_Task prompt_
Copy the records below exactly, starting at the line that contains "MBER 18, 2021" and ending at the line that contains "- И что, сейчас, по"; leave out any pictures.

_Supplied records_
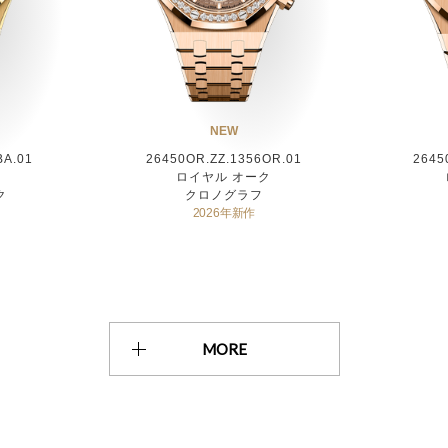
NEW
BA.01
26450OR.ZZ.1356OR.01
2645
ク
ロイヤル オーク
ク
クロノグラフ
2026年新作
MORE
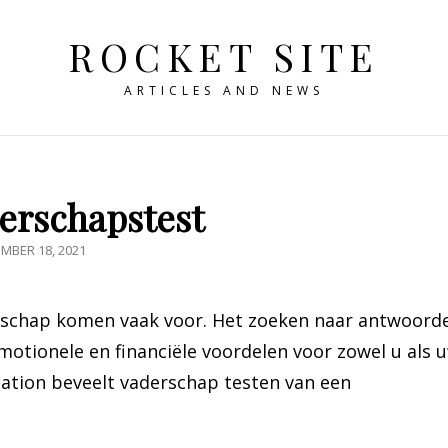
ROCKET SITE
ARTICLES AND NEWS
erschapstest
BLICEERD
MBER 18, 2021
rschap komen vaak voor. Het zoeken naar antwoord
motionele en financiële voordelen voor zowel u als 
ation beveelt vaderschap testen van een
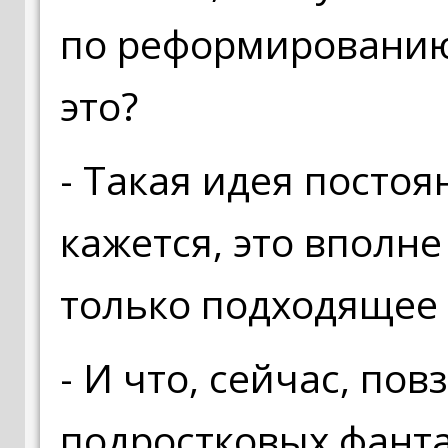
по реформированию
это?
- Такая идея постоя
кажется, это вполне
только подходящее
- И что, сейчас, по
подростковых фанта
* * *
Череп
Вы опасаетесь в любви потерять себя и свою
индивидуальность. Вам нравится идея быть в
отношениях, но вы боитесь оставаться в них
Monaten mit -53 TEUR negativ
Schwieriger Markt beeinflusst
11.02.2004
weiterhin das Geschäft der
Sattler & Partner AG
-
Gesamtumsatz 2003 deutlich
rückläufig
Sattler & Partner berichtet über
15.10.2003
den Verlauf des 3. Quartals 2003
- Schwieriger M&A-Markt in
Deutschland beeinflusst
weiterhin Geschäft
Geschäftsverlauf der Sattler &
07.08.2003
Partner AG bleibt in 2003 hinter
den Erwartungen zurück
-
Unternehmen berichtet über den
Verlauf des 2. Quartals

_Response_
MBER 18, 2021
rschap komen vaak voor. Het zoeken naar antwoord
motionele en financiële voordelen voor zowel u als 
ation beveelt vaderschap testen van een
по реформированию
это?
- Такая идея постоя
кажется, это вполне
только подходящее
- И что, сейчас, по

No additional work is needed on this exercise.